Viernes 28. Acabo de publicar la reseña de la novela de Alena. Necesitaba escribirla cuanta antes, porque la impresión que me ha dejado El chico de la chaqueta roja ha sido muy especial.
A veces tengo un poco de miedo de mis propias palabras. Siempre que anoto algún comentario relacionado con libros que ha escrito alguno de mis amigos o conocidos, me hago la misma pregunta que dejo anotada de un modo u otro en las líneas de mi reseña: ¿No serán contraproducentes para los autores mis palabras, sobre todo cuando son elogiosas? Respecto de mi influencia sobre algún hipotético lector, sé que ésta es nula, pero aún así también pienso en ese improbable lector.
Uno ni es ni aspira a ser crítico literario, hace las cosas por el puro placer de hacerlas, sin más. Hace muchos años descubrí que escribiendo alguna reflexión sobre el libro leído, éste no se olvidaba tan fácilmente. Más aún, descubrí que al anotar mis impresiones profundizaba en él, y al profundizar, intentaba descubrir y poner negro sobre blanco los esfuerzos del autor. Esta tarea reflexiva en la mayoría de las ocasiones, me hace descubrir, no sólo los esfuerzos y el interés del escritor o escritora, sino también algunos de los motivos por los que ha elegido ésta o aquélla opción.
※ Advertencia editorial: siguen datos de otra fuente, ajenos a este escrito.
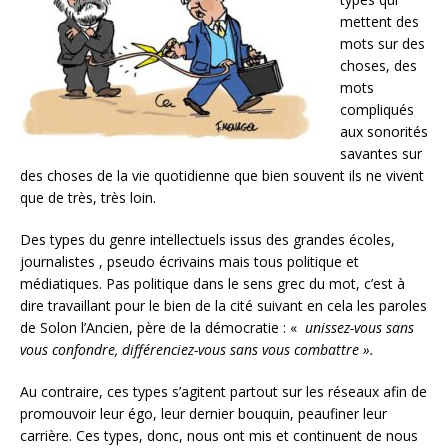
mettent des
mots sur des
choses, des
mots
compliqués
aux sonorités
savantes sur
des choses de la vie quotidienne que bien souvent ils ne vivent
que de très, très loin.
Des types du genre intellectuels issus des grandes écoles,
journalistes , pseudo écrivains mais tous politique et
médiatiques. Pas politique dans le sens grec du mot, c’est à
dire travaillant pour le bien de la cité suivant en cela les paroles
de Solon l’Ancien, père de la démocratie : «
unissez-vous sans
vous confondre, différenciez-vous sans vous combattre ».
Au contraire, ces types s’agitent partout sur les réseaux afin de
promouvoir leur égo, leur dernier bouquin, peaufiner leur
carrière. Ces types, donc, nous ont mis et continuent de nous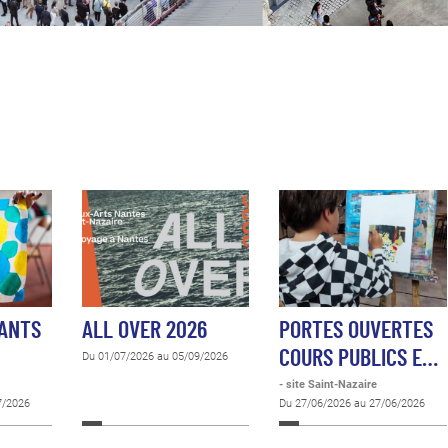
FANTS
ALL OVER 2026
PORTES OUVERTES
COURS PUBLICS E…
Du 01/07/2026 au 05/09/2026
- site Saint-Nazaire
7/2026
Du 27/06/2026 au 27/06/2026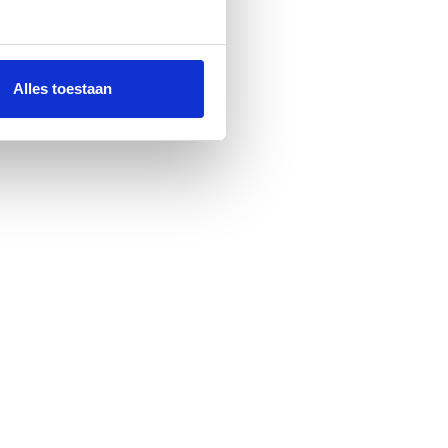
Alles toestaan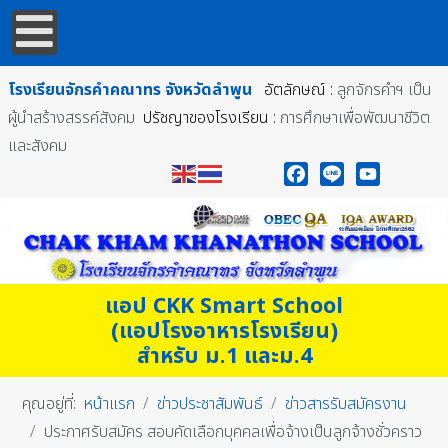
โรงเรียนจักรคำคณาทร
จังหวัดลำพูน
อัตลักษณ์ :
ลูกจักรคำฯ เป็น
ผู้นำสร้างสรรค์สังคม
ปรัชญาของโรงเรียน :
การศึกษาเพื่อพัฒนาชีวิต
และสังคม
Facebook
Line
YouTube
แอป CKK Smart School
(แอปโรงอาหารโรงเรียน)
สำหรับ ม.1 และม.4
คุณอยู่ที่:
หน้าแรก
ข่าวประชาสัมพันธ์
ข่าวสารรับสมัครงาน
ประกาศรับสมัคร สอบคัดเลือกบุคคลเพื่อจ้างเป็นลูกจ้างชั่วคราว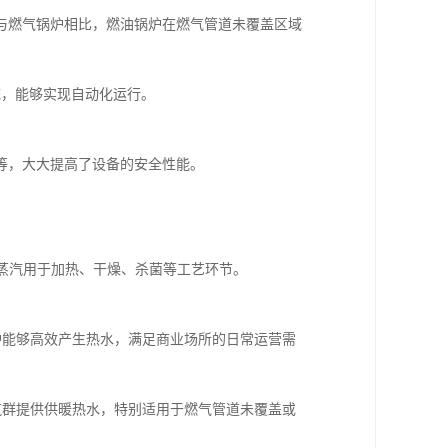
与燃气锅炉相比，燃油锅炉在燃气管道未覆盖区域
统，能够实现自动化运行。
等，大大提高了设备的安全性能。
量蒸汽用于加热、干燥、杀菌等工艺环节。
锅炉能够高效产生热水，满足商业场所的日常运营需
建筑群提供供暖热水，特别适用于燃气管道未覆盖或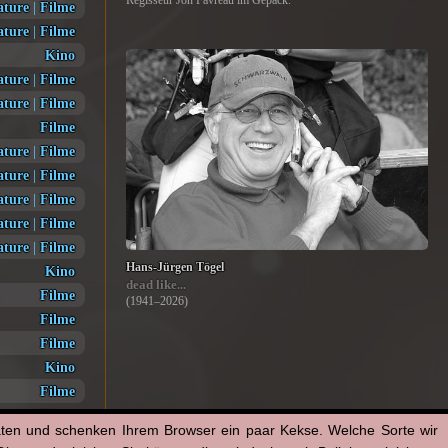
Regisseur Jon Favreau im Gepäck.
ature
|
Filme
ature
|
Filme
Kino
ature
|
Filme
ature
|
Filme
Filme
ature
|
Filme
ature
|
Filme
ature
|
Filme
ature
|
Filme
ature
|
Filme
Hans-Jürgen Tögel
Kino
dead like...
Filme
(1941–2026)
Filme
Filme
Kino
Filme
Filme
aten und schenken Ihrem Browser ein paar Kekse. Welche Sorte wir
Filme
No sé, quizá sea una especie de síndrome de Estocolmo. Quizá se trate de una especie de solidaridad gremial, porque igual que sé lo que me cuesta escribir un párrafo, pulir una frase, los quebraderos de cabeza y el tiempo que implica un capítulo, imagino que para los demás será igual o parecido; tal tenacidad y sacrificio no merecen ser despachados sin una mirada por mi parte un poco más atenta. O, quizá —lo más probable—, se trate de una deformación que causan mis estudios de Magisterio.
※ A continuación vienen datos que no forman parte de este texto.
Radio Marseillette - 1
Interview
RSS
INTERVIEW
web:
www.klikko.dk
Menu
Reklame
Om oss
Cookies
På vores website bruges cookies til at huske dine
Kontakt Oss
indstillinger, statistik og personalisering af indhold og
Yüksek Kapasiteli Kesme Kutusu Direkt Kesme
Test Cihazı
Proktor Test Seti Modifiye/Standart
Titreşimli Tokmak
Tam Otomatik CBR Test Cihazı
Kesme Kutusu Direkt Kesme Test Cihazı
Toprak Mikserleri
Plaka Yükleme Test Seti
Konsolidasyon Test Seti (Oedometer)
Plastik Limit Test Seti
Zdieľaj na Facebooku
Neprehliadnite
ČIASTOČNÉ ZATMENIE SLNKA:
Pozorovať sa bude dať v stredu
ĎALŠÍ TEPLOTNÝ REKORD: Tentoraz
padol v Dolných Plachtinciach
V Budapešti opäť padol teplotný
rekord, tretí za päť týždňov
Siempre he creído, como enseña la Pedagogía, como bien saben cuantos se dedican a la enseñanza, que una buena crítica, porque es la más eficaz, porque sirve para corregir errores, empieza por ponderar cuanto haya de bueno en una tarea, para luego señalar, también en sus justos términos, ni minimizando ni exagerando, los posibles errores o fallos, teniendo en cuenta que sería muy bueno aportar algún criterio o idea para mejorar.
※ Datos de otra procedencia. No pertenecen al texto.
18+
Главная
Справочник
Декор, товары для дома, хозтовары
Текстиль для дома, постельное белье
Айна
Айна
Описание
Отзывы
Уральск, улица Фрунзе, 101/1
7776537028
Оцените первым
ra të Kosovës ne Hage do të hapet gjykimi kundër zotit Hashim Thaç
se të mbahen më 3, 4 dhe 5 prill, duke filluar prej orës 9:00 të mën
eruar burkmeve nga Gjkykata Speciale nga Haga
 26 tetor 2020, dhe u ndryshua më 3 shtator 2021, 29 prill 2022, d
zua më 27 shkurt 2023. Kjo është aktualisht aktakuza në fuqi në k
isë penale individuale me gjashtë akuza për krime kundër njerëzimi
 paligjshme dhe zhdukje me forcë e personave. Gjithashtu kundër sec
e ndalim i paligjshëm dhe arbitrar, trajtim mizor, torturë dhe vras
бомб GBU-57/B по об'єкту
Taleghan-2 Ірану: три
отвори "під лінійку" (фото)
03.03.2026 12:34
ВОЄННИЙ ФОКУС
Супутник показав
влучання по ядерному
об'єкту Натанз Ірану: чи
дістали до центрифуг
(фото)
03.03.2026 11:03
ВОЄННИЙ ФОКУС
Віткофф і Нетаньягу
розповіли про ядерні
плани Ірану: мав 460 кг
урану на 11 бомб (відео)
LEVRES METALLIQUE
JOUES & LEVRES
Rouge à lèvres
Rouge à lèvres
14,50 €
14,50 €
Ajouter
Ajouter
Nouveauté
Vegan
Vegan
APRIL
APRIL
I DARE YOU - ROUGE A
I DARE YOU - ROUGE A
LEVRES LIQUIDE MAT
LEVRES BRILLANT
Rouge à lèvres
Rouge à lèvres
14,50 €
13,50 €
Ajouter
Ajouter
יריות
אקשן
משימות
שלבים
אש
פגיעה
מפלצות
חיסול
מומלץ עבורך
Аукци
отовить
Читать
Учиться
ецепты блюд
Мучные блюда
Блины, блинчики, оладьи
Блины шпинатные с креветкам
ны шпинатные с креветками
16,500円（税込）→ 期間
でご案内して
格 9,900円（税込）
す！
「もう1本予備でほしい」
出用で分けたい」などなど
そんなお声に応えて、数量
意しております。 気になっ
Sábado 29. Acaban las fiestas de Segovia. (Como el otro día, técnicamente ya es mañana, en este caso domingo, pues han pasado ya unos veinticinco minutos de la media noche). Todavía la inmensa nube causada por el humo de la pólvora del castillo de fuegos artificiales envuelve la catedral. El viento, más bien la brisa, sopla del suroeste, de ahí que se haya desplazado en esa dirección.
Como cada año, me hago la misma reflexión: han sido unos fuegos espectaculares, muy semejantes, pero igual de eficaces y efectistas. Desde la ventana de casa —vivo tan cerca de donde los disparan, que sería absurdo salir a otro punto para verlos— se oían los ¡oooohhhh! admirados de la multitud y que también forman parte del rito de estos veinte minutos de la noche de San Pedro.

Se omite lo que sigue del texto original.